What you have to do: From the listing below, set down exactly the lines between the one holding "Continúa Municipio de Querétaro la" and the one holding "Малые Таисиинские чтения проводятся в рамках", inclusive. No other line is wanted.

Supplied data:
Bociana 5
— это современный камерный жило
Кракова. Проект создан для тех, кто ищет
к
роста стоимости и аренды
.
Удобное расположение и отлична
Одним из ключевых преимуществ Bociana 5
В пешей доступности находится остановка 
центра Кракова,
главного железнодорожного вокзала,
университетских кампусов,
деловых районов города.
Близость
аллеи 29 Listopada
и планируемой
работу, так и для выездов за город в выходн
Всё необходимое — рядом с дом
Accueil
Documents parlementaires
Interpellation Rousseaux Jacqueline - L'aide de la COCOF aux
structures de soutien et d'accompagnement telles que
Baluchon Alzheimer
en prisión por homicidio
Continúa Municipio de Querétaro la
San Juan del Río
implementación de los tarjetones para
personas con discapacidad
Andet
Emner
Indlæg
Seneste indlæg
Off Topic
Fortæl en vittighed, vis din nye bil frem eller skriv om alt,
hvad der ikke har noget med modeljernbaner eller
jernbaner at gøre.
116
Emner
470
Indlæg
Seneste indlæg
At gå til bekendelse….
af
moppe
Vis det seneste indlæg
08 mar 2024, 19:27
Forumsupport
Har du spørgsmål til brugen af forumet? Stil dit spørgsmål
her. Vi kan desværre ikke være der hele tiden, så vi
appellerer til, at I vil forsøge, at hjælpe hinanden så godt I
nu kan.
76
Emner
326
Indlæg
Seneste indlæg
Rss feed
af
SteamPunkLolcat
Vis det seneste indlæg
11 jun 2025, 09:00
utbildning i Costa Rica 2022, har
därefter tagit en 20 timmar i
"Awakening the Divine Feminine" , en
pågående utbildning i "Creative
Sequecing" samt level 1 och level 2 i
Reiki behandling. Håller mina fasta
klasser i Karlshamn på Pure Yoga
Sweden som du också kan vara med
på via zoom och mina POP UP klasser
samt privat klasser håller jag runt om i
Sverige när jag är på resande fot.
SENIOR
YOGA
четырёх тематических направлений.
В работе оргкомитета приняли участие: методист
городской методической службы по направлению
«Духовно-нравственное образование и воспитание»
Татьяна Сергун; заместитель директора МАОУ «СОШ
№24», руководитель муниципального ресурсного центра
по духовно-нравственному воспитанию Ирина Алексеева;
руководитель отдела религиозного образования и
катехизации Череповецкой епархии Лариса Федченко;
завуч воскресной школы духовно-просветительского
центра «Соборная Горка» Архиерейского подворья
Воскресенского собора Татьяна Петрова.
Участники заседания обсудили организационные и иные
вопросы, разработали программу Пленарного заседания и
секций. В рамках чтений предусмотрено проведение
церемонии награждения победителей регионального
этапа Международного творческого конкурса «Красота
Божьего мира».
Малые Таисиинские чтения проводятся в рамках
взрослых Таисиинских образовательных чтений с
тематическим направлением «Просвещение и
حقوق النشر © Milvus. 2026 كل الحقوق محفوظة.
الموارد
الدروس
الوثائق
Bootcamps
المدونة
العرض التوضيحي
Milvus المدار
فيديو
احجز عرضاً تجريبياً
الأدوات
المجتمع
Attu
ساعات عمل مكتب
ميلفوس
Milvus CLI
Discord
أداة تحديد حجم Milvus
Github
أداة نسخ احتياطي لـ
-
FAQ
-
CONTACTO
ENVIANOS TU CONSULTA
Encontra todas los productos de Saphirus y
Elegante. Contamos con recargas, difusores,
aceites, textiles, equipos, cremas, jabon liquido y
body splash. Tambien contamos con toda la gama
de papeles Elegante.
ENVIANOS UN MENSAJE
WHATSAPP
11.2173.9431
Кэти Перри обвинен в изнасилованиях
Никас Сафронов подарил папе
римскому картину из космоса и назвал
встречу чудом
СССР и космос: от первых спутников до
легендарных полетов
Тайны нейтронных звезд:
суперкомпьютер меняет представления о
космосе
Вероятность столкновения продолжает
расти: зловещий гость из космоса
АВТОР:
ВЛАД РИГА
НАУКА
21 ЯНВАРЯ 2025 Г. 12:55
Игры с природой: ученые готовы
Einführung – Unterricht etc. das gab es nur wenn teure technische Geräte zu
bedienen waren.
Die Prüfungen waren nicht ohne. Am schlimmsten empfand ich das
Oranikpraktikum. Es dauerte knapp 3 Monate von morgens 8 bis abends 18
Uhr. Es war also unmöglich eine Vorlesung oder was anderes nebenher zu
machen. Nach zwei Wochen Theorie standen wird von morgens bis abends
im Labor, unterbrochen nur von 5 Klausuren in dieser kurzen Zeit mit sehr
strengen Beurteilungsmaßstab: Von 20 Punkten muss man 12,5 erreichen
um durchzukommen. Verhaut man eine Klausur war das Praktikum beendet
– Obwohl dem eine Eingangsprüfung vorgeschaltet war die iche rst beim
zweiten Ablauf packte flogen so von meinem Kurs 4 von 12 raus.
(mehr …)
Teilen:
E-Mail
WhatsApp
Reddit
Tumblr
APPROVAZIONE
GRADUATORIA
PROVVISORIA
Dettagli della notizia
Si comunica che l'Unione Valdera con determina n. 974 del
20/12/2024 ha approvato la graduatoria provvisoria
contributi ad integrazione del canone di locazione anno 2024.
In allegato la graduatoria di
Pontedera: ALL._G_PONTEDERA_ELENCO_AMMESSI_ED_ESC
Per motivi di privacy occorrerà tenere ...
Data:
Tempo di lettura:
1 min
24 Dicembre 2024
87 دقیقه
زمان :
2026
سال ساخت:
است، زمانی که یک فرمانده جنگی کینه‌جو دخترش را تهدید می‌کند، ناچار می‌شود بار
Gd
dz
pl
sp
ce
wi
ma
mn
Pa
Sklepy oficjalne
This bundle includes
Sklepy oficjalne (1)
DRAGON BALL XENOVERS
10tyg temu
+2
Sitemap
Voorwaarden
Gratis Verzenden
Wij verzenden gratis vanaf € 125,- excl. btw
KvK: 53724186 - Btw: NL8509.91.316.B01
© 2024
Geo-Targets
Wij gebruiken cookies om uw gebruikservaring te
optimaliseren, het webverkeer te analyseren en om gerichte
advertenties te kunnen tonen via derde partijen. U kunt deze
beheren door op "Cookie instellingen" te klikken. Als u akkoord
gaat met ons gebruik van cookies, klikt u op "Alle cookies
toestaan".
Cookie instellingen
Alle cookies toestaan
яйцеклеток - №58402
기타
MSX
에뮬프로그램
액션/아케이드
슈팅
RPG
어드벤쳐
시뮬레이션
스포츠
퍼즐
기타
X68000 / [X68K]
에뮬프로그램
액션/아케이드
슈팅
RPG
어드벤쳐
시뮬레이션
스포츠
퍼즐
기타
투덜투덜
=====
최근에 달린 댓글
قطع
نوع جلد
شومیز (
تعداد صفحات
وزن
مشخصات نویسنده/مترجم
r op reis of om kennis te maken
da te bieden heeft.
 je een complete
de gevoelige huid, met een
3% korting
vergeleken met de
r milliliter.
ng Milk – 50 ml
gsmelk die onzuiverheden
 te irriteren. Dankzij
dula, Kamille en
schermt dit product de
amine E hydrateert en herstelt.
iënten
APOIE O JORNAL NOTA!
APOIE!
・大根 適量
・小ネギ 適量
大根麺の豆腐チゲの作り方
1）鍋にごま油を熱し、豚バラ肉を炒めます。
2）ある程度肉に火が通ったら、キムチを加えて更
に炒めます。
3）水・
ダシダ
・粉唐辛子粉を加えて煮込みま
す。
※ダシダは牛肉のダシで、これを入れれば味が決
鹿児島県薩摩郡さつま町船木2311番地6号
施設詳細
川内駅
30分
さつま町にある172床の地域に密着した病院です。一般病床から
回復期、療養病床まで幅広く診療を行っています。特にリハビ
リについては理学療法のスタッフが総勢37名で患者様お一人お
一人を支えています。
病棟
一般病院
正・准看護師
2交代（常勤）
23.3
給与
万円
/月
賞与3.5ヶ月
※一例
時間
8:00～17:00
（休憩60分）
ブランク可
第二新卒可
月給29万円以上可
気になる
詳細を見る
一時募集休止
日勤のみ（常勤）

Answer space:
Continúa Municipio de Querétaro la
San Juan del Río
implementación de los tarjetones para
personas con discapacidad
Andet
Emner
Indlæg
Seneste indlæg
Off Topic
Fortæl en vittighed, vis din nye bil frem eller skriv om alt,
hvad der ikke har noget med modeljernbaner eller
jernbaner at gøre.
116
Emner
470
Indlæg
Seneste indlæg
At gå til bekendelse….
af
moppe
Vis det seneste indlæg
08 mar 2024, 19:27
Forumsupport
Har du spørgsmål til brugen af forumet? Stil dit spørgsmål
her. Vi kan desværre ikke være der hele tiden, så vi
appellerer til, at I vil forsøge, at hjælpe hinanden så godt I
nu kan.
76
Emner
326
Indlæg
Seneste indlæg
Rss feed
af
SteamPunkLolcat
Vis det seneste indlæg
11 jun 2025, 09:00
utbildning i Costa Rica 2022, har
därefter tagit en 20 timmar i
"Awakening the Divine Feminine" , en
pågående utbildning i "Creative
Sequecing" samt level 1 och level 2 i
Reiki behandling. Håller mina fasta
klasser i Karlshamn på Pure Yoga
Sweden som du också kan vara med
på via zoom och mina POP UP klasser
samt privat klasser håller jag runt om i
Sverige när jag är på resande fot.
SENIOR
YOGA
четырёх тематических направлений.
В работе оргкомитета приняли участие: методист
городской методической службы по направлению
«Духовно-нравственное образование и воспитание»
Татьяна Сергун; заместитель директора МАОУ «СОШ
№24», руководитель муниципального ресурсного центра
по духовно-нравственному воспитанию Ирина Алексеева;
руководитель отдела религиозного образования и
катехизации Череповецкой епархии Лариса Федченко;
завуч воскресной школы духовно-просветительского
центра «Соборная Горка» Архиерейского подворья
Воскресенского собора Татьяна Петрова.
Участники заседания обсудили организационные и иные
вопросы, разработали программу Пленарного заседания и
секций. В рамках чтений предусмотрено проведение
церемонии награждения победителей регионального
этапа Международного творческого конкурса «Красота
Божьего мира».
Малые Таисиинские чтения проводятся в рамках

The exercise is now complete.